» **Work request**
Run through the data and copy out every line that mentions the word "сантехники".

» **Stored data entries**
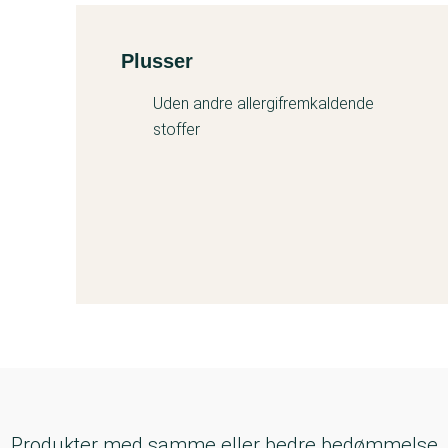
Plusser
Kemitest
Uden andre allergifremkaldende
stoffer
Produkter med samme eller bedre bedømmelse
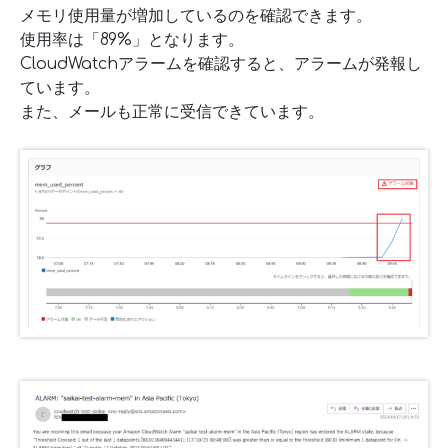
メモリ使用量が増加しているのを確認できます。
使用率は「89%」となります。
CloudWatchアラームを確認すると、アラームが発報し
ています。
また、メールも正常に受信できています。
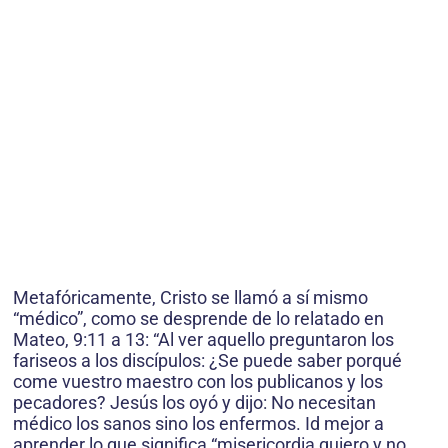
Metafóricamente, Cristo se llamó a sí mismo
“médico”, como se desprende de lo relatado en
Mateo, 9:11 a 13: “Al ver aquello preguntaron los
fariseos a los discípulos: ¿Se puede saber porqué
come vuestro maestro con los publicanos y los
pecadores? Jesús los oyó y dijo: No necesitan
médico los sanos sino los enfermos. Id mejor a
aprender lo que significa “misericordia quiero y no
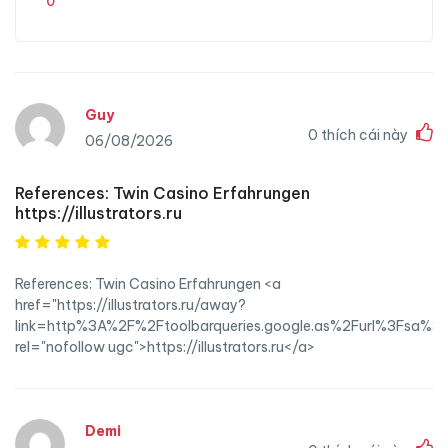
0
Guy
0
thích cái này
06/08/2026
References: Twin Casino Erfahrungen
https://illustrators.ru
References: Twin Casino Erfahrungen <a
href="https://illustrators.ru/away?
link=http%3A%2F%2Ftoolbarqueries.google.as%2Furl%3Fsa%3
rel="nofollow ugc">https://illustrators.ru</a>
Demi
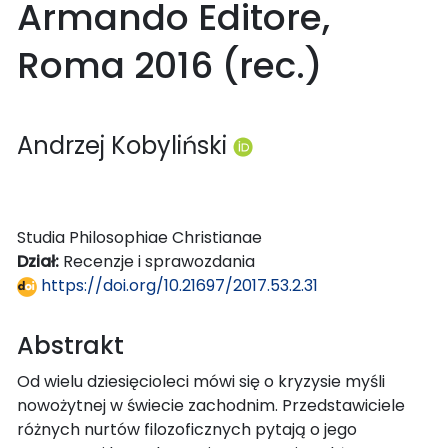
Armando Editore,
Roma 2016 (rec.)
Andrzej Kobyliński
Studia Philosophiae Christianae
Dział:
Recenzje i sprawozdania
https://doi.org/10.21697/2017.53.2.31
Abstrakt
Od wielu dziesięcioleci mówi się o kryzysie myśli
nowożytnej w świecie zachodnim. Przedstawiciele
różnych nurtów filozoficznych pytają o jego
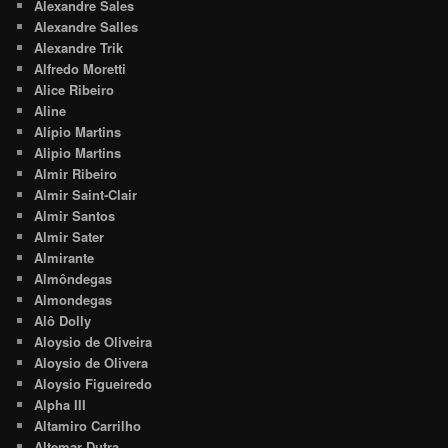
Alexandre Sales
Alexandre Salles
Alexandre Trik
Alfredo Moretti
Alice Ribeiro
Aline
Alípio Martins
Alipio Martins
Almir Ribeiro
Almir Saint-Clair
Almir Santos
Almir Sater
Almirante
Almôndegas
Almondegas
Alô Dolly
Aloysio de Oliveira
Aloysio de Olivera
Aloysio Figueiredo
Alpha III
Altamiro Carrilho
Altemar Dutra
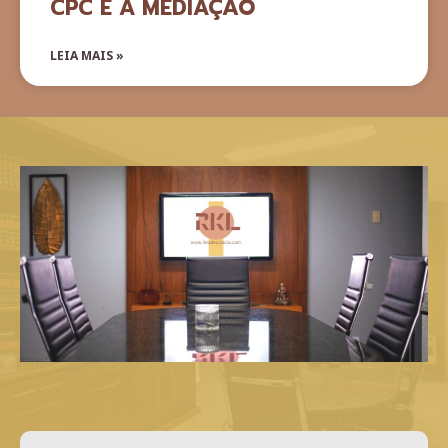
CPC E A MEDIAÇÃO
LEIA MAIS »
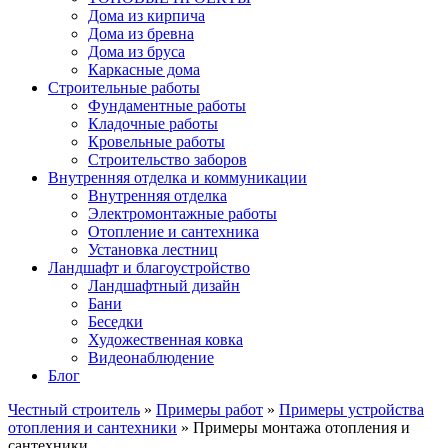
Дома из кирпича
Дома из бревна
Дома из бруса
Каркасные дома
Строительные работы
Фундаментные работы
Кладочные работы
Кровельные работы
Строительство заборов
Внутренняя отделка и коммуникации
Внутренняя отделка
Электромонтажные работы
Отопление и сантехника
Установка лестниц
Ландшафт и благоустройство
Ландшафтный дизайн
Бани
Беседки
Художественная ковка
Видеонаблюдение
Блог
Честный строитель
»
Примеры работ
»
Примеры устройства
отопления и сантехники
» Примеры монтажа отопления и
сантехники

» **Task result**
отопления и сантехники
сантехники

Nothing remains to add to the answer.